Menatap nanar saat Ranti -adik tiriku- selalu berusaha mendapat perhatian dari bapak. Ranti sebenarnya baik, hanya saja aku terlalu cemburu setiap melihat kedekatannya dengan bapak.
Sebagai anak semata wayang yang terbiasa mendapat perhatian penuh dari bapak, kini aku harus menerima kenyataan bahwa perhatian bapak telah terbagi. Terbagi antara aku anak kandung bapak dan Ranti anak tirinya.
Saat mas Firman menikahiku empat tahun lalu dan mengajak merantau, aku langsung meng-iyakan. Kebetulan mas Firman mendapat kerja di Ibu kota. Bapak terlihat berat melepasku, matanya mendung menatapku, tapi dia mengalah. Toh anak gadisnya telah diperistri orang, dan seorang istri punya kewajiban berbakti pada suami 'kan?

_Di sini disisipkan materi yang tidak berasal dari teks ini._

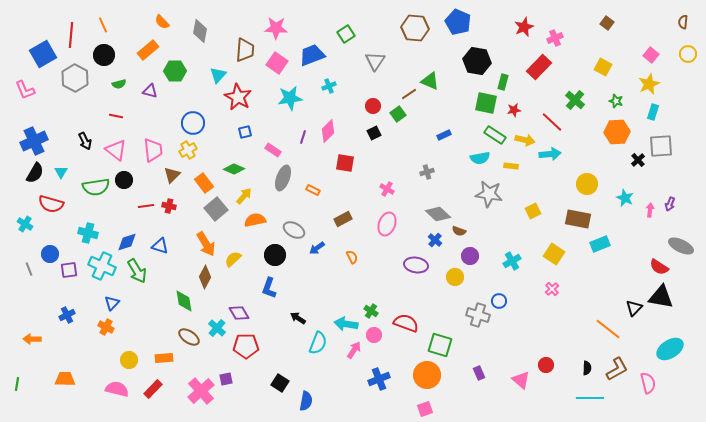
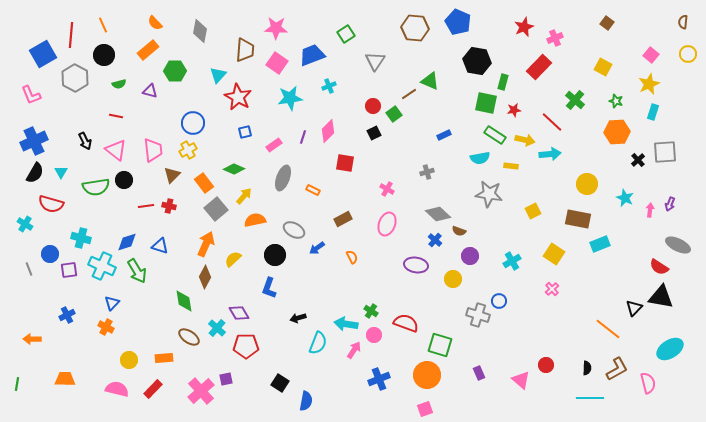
orange semicircle at (162, 22): moved 7 px left, 1 px down
pink L-shape at (25, 90): moved 6 px right, 5 px down
green square at (398, 114): moved 4 px left
gray square at (661, 146): moved 4 px right, 6 px down
pink rectangle at (273, 150): moved 1 px right, 5 px up; rotated 70 degrees counterclockwise
cyan cross at (88, 233): moved 7 px left, 5 px down
orange arrow at (206, 244): rotated 125 degrees counterclockwise
gray ellipse at (681, 246): moved 3 px left, 1 px up
yellow circle at (455, 277): moved 2 px left, 2 px down
black arrow at (298, 318): rotated 49 degrees counterclockwise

Awalnya berat berpisah dari bapak, tapi setiap ingat ibu tiri kutepis jauh-jauh rasa itu. Pikirku, dengan merantau aku memiliki alasan untuk jauh dari rumah, jauh dari ibu tiri dan adik tiriku.
***
"Nak, lebaran ini bisakah kamu pulang? Bapak rindu sekali sama kamu," ucap Bapak sore itu saat aku meneleponnya. Suara itu selalu hangat di telingaku, hanya saja entah mengapa akhir-akhir ini terdengar lemah dan serak. Bapak selalu bilang baik-baik saja setiap kali aku menanyakan tentang kesehatannya.
Aku terdiam sesaat. "Iya, Pak. Insya Allah, lebaran ini Tika pulang," jawabku.
"Syukurlah, Nak, Bapak senang mendengarnya." Terdengar suara batuk-batuk sebelum akhirnya Bapak pamit dan mematikan sambungan telepon.
Ada rasa haru mendesir dalam dadaku. Setelah sekian lama berpisah, akhirnya aku akan berjumpa dengan bapak. Sosok lelaki cinta pertama dalam hidupku.
Tiba-tiba mataku mendung, mengingat kenangan-kenangan masa kecilku bersama bapak dan ibu. Aku rindu kembali ke masa itu, saat kebersamaan kami masih utuh. Tanpa terasa bulir bening itu menetes dari sudut mataku yang semakin lama terasa semakin deras.
Setelah kuutarakan niat untuk pulang pada Mas Firman, ia segera memesan tiket penerbangan untuk kami berdua.